*** Opening Excerpted records ***

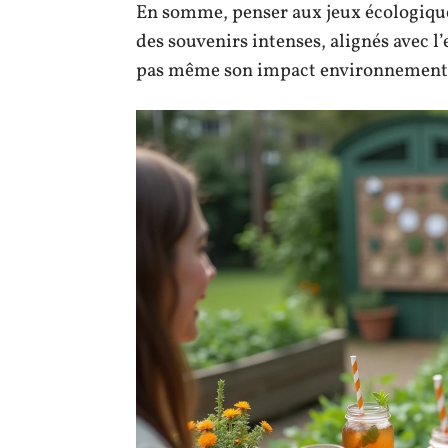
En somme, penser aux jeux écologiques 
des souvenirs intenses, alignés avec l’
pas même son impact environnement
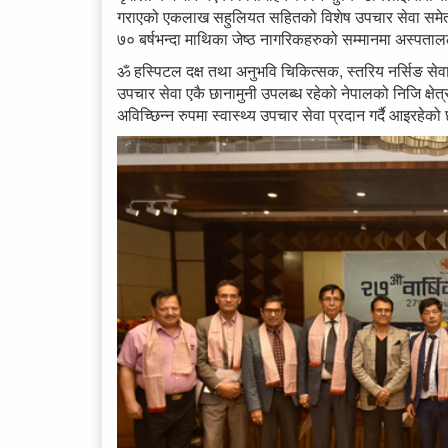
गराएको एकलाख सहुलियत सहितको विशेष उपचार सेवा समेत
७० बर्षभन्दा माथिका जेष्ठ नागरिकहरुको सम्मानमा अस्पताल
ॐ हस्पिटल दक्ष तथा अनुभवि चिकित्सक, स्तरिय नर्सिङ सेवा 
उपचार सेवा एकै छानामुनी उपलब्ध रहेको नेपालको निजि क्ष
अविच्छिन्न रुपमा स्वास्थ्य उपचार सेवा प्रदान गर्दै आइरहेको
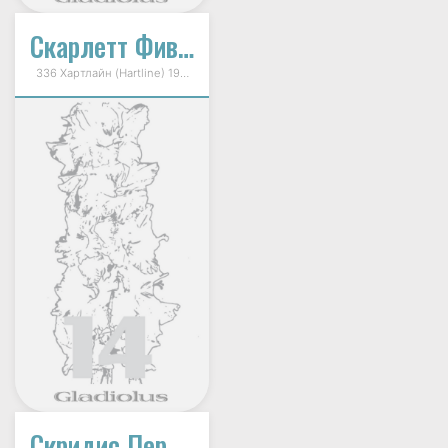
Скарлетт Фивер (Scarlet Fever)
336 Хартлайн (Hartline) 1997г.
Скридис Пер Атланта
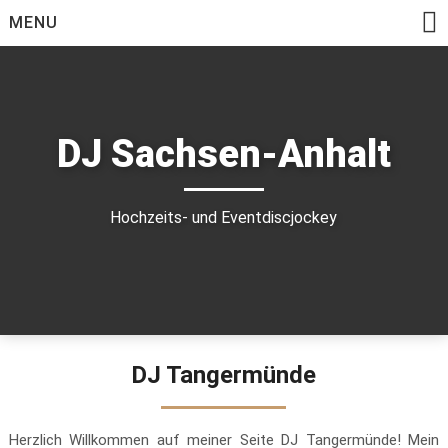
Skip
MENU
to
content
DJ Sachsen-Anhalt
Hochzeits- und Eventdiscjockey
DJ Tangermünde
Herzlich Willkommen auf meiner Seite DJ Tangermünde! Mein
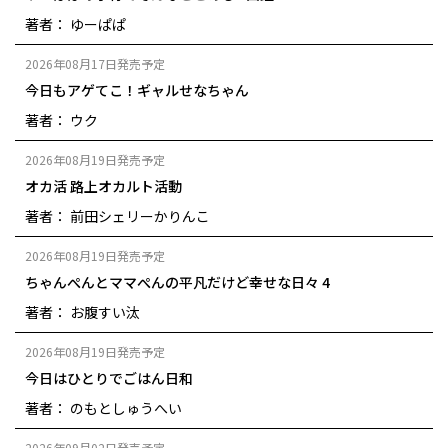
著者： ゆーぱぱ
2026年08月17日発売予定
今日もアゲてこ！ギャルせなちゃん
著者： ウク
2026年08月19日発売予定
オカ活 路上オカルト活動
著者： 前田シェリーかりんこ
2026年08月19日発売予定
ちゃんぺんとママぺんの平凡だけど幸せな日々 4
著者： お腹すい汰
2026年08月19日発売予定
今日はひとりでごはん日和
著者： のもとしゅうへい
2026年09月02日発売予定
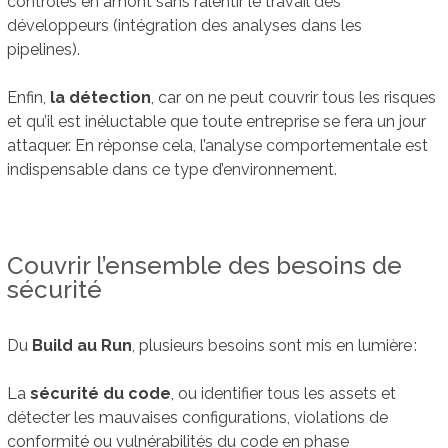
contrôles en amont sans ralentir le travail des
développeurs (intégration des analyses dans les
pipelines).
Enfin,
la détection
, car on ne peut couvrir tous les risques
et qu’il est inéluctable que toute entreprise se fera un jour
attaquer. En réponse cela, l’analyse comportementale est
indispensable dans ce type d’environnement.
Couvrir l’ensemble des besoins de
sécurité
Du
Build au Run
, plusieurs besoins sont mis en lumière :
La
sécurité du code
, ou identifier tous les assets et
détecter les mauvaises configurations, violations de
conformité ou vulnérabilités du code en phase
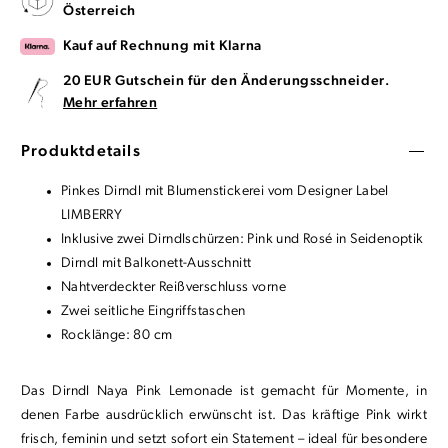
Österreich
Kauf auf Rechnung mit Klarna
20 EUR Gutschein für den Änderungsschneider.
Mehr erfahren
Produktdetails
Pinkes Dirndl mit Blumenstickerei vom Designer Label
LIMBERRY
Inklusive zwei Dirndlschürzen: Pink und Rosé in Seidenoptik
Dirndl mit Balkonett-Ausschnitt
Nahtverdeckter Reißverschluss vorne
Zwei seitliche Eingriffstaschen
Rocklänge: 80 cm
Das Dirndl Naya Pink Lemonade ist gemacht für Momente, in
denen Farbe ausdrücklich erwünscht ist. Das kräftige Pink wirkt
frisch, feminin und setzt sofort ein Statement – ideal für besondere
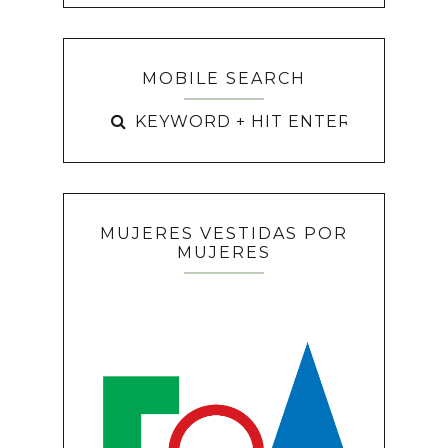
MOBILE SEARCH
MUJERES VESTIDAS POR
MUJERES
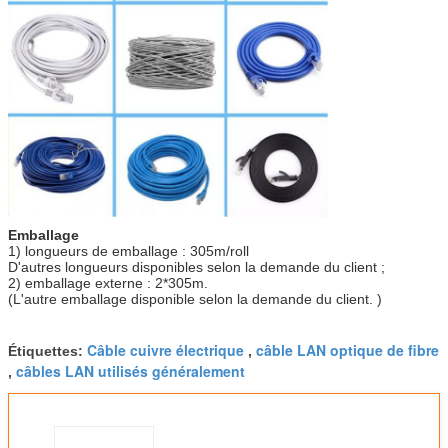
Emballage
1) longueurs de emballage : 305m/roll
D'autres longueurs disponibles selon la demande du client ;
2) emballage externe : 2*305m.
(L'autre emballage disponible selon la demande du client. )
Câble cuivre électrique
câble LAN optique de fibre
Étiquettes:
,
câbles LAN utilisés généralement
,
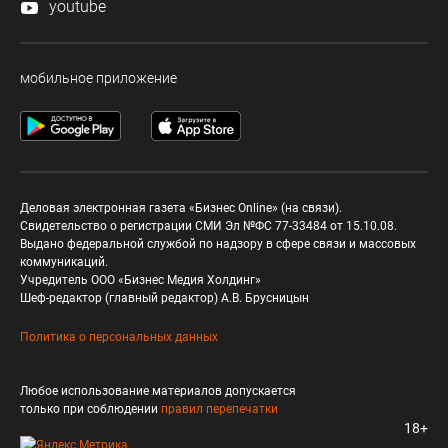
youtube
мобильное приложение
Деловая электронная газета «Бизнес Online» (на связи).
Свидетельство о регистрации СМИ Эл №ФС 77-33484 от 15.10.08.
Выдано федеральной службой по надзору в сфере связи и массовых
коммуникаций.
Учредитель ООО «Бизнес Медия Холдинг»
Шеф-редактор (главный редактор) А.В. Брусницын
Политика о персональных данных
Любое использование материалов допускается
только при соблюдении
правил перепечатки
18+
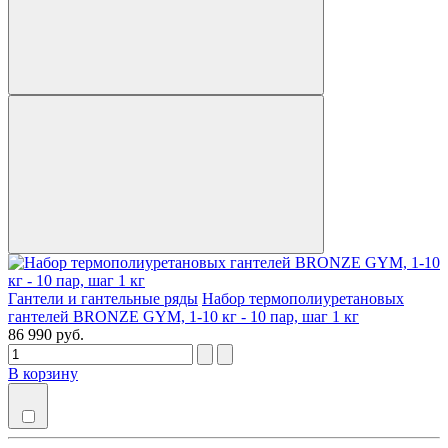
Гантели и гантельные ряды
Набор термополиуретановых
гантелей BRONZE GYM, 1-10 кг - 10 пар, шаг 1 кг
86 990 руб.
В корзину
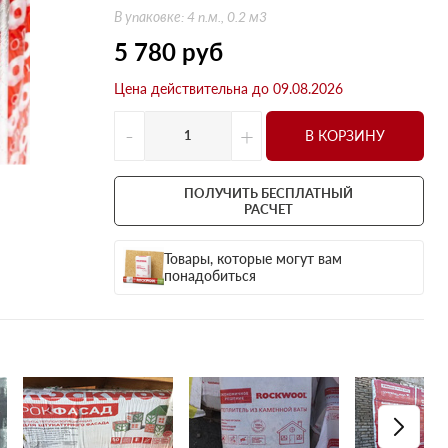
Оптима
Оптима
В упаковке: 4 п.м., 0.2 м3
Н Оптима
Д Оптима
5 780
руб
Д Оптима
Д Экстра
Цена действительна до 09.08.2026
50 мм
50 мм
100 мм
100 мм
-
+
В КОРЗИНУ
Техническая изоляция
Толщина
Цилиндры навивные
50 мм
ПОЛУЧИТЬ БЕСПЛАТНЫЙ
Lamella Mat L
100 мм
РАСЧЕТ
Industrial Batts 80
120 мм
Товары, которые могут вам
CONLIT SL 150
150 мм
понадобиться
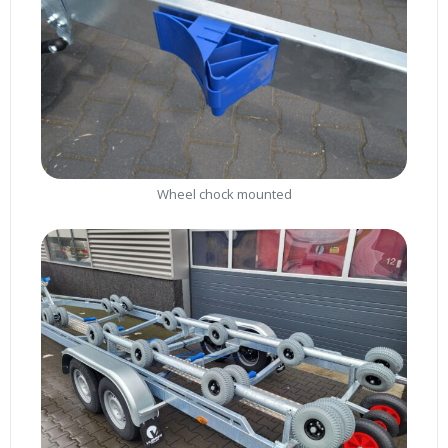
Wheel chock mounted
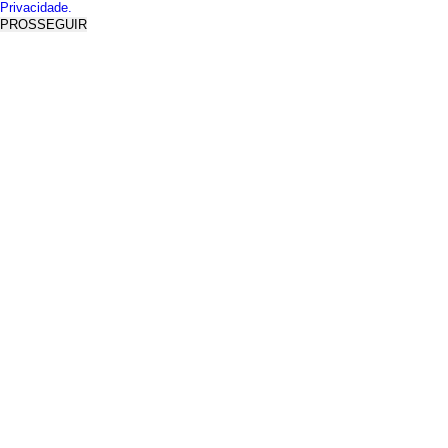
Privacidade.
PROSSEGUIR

*** Closing Excerpted records ***

▶ _How to complete this task_
Give back precisely the lines above that start at the line containing "Dirndl mit Balkonett-Ausschnitt" and end at the line containing "frisch, feminin und", inclusive. No other lines belong in the output.

▶ _Task result_
Dirndl mit Balkonett-Ausschnitt
Nahtverdeckter Reißverschluss vorne
Zwei seitliche Eingriffstaschen
Rocklänge: 80 cm
Das Dirndl Naya Pink Lemonade ist gemacht für Momente, in
denen Farbe ausdrücklich erwünscht ist. Das kräftige Pink wirkt
frisch, feminin und setzt sofort ein Statement – ideal für besondere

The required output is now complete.